>>

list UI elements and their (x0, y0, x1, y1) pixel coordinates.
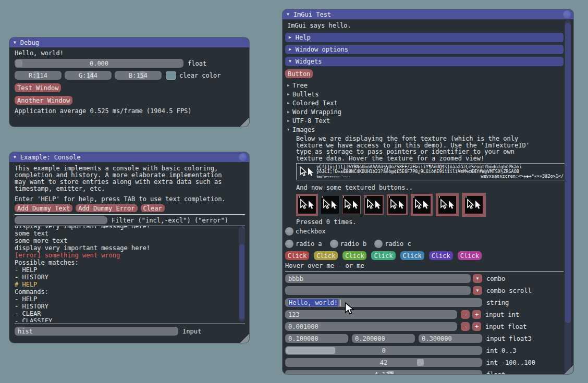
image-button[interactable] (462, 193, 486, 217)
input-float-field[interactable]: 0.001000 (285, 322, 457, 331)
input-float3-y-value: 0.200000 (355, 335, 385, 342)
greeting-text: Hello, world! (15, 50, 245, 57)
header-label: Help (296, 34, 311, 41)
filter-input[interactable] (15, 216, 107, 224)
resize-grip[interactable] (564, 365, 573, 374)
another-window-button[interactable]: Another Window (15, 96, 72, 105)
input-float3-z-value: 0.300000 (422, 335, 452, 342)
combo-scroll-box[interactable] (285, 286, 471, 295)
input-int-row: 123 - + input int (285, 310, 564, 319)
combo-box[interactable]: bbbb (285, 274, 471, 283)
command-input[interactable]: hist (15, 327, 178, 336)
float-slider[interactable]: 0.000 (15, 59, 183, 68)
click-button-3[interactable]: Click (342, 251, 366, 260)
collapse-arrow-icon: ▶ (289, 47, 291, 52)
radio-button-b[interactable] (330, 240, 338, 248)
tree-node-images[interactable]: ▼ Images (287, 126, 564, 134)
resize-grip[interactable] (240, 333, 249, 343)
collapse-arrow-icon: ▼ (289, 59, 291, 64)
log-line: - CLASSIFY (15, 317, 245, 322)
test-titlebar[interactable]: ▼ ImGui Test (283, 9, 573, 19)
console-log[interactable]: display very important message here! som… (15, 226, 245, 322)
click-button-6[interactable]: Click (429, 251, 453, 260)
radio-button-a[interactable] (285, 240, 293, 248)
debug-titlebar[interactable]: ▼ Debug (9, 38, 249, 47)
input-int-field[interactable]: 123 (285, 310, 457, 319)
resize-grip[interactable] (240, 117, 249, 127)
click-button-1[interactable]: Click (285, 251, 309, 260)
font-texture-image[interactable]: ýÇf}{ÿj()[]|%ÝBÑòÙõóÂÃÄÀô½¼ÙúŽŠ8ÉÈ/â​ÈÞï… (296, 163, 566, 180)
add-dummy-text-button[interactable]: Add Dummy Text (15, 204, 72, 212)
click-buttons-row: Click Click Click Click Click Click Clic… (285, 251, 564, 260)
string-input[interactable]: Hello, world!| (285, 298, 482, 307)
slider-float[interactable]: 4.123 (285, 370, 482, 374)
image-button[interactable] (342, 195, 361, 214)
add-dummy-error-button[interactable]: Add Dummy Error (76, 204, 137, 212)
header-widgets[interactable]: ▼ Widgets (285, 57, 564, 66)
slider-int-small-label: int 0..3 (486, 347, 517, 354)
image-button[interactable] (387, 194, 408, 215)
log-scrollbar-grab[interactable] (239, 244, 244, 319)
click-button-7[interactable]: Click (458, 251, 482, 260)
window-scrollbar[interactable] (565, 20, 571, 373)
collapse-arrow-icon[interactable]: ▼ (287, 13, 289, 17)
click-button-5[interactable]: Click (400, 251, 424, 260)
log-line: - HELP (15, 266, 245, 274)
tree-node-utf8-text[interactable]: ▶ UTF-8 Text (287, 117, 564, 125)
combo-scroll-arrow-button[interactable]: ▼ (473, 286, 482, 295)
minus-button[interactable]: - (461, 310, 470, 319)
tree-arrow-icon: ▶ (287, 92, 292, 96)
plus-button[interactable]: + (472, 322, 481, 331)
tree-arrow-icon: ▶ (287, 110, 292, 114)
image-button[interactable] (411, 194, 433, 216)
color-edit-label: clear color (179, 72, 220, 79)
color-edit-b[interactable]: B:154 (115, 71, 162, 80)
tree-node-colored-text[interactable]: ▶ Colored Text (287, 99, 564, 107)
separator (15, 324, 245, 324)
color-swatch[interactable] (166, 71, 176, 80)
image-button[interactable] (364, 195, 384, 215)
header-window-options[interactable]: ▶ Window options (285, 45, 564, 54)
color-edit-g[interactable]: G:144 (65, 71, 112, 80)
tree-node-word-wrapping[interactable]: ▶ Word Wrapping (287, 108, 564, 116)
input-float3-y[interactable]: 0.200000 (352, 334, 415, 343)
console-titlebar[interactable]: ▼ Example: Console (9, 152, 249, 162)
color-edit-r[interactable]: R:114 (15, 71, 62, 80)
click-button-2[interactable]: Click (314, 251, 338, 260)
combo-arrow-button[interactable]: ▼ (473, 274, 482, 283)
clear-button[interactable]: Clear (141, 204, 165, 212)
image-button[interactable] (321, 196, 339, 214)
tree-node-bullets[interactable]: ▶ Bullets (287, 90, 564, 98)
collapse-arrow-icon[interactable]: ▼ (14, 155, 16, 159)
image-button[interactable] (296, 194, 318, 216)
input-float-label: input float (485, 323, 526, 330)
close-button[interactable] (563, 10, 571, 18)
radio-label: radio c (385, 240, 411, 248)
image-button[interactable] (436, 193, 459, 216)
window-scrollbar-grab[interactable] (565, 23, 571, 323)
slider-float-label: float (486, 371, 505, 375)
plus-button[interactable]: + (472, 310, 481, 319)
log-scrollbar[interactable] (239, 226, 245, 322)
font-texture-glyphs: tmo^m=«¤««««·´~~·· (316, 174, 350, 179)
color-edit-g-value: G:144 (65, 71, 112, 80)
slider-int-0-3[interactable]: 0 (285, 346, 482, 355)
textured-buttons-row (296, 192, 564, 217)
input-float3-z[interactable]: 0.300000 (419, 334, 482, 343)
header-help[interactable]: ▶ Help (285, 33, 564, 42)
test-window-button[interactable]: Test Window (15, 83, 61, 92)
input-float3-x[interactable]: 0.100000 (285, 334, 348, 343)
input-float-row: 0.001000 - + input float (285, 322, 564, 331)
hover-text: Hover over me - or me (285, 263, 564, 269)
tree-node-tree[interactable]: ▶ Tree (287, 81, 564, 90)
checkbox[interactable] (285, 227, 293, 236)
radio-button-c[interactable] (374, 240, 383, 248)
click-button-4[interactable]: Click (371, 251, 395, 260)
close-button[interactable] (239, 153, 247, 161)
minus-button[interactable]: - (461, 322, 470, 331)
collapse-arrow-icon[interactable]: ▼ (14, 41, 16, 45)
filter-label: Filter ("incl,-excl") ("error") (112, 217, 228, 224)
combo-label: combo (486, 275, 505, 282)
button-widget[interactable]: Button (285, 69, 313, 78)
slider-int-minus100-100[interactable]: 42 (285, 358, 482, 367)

<<
>>

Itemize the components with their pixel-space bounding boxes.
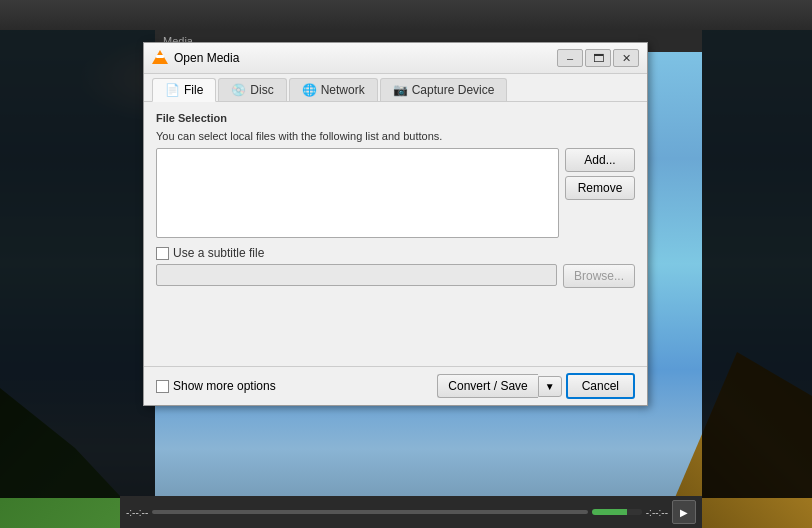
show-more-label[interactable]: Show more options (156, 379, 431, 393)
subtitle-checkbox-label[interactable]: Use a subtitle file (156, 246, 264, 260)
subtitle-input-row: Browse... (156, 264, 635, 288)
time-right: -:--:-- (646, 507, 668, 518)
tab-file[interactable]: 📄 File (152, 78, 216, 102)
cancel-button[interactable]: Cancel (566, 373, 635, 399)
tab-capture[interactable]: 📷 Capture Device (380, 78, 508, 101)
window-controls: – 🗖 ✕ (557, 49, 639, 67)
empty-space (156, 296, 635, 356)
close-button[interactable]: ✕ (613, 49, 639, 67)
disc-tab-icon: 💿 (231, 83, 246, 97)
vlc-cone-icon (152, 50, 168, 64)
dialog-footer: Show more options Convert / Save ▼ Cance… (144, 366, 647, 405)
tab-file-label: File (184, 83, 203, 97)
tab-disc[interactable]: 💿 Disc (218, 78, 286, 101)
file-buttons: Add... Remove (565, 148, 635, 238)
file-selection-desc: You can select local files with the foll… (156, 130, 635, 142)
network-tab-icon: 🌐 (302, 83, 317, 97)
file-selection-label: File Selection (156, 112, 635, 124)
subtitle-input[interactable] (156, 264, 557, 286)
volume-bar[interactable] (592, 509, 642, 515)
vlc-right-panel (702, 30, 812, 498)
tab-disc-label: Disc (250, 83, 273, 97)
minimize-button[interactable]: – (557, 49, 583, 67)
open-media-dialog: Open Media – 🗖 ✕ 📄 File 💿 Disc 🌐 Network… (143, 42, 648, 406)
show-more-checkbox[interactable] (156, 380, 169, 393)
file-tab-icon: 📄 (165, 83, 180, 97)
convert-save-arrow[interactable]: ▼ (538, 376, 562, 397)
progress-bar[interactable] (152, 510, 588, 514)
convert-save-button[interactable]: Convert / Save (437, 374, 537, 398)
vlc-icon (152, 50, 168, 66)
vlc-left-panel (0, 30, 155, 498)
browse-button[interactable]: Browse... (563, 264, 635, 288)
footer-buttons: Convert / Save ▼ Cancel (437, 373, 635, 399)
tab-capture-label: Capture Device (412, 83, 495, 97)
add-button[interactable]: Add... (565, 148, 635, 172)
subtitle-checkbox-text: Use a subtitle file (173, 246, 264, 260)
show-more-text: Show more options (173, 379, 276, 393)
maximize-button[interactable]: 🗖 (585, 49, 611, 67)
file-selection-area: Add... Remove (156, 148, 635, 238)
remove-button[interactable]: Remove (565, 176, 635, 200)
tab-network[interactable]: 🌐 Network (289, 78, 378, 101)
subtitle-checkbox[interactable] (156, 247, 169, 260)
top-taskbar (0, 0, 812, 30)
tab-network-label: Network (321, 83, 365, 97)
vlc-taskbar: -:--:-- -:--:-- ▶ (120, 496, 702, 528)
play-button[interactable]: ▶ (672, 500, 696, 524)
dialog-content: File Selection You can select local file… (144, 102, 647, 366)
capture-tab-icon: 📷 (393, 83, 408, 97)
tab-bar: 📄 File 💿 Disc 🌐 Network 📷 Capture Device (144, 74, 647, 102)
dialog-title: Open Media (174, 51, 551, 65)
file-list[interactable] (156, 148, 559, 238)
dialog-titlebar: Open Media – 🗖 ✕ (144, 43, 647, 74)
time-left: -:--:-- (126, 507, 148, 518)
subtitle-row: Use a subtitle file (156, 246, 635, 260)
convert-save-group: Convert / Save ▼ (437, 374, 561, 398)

<<
>>

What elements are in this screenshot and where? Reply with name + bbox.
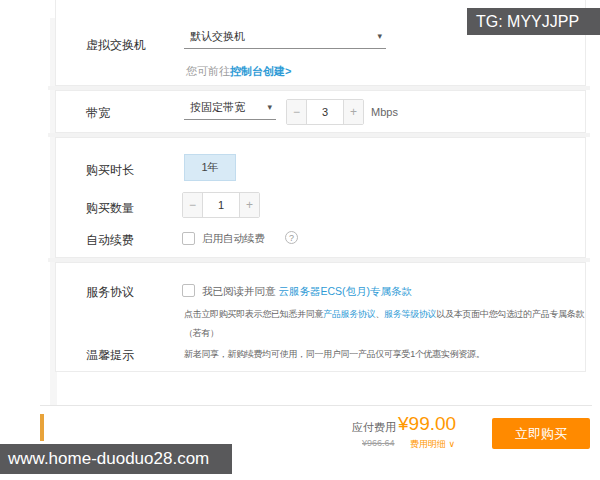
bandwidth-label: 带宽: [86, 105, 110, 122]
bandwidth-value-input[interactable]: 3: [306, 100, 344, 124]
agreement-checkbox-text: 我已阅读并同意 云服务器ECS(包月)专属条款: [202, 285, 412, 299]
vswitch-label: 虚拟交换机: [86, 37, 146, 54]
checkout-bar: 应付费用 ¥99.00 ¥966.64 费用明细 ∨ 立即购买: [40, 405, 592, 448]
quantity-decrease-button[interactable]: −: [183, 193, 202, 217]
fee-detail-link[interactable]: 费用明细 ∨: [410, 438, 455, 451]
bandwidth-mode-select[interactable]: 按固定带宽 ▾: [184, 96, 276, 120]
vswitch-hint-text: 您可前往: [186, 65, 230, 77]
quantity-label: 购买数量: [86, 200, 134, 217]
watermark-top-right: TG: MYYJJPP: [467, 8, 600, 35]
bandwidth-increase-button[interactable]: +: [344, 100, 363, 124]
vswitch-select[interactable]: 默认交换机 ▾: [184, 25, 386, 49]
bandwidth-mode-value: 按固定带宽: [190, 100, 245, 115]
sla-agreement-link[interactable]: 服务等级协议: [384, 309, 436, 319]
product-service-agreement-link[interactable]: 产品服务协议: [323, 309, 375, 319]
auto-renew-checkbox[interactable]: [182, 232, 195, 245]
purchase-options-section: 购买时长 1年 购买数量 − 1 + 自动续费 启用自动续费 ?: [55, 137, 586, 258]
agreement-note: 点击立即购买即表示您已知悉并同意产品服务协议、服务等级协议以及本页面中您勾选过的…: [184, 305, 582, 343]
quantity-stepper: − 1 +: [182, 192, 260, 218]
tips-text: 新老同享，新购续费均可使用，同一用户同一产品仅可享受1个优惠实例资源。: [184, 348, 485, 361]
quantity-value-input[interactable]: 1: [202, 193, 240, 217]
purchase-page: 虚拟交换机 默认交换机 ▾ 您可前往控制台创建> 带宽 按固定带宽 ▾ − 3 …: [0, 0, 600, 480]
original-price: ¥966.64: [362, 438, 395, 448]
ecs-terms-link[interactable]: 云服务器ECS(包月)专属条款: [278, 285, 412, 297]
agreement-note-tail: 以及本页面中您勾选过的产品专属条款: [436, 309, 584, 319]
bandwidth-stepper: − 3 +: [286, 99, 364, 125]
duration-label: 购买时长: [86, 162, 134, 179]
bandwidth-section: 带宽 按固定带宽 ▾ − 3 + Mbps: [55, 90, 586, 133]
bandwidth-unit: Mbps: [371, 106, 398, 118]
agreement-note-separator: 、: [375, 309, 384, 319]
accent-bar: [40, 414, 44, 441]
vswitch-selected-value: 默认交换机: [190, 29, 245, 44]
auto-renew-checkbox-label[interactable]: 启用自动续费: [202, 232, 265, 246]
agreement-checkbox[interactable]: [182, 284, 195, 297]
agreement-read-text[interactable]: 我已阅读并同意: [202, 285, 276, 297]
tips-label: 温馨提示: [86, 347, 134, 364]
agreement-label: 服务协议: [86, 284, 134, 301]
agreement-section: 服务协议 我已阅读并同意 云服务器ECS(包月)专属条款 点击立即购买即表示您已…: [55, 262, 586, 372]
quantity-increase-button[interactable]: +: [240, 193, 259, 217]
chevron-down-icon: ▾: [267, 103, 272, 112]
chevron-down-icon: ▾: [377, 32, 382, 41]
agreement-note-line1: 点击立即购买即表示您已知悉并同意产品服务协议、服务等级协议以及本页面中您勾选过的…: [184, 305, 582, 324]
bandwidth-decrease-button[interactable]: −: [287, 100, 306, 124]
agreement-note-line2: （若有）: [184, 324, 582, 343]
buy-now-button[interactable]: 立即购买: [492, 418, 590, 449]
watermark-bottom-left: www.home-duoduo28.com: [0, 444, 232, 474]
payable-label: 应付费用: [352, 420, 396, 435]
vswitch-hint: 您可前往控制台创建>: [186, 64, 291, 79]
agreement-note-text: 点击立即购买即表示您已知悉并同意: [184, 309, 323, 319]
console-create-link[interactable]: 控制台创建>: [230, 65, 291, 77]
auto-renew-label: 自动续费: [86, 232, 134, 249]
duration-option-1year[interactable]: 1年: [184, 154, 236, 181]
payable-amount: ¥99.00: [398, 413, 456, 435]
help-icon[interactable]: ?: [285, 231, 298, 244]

<<

**WHAT IS REQUIRED**
What lines in the data above contain the word "费用明细"? Copy them all.

**WRITTEN SOLUTION**
checkout-bar: 应付费用 ¥99.00 ¥966.64 费用明细 ∨ 立即购买: [40, 405, 592, 448]
fee-detail-link[interactable]: 费用明细 ∨: [410, 438, 455, 451]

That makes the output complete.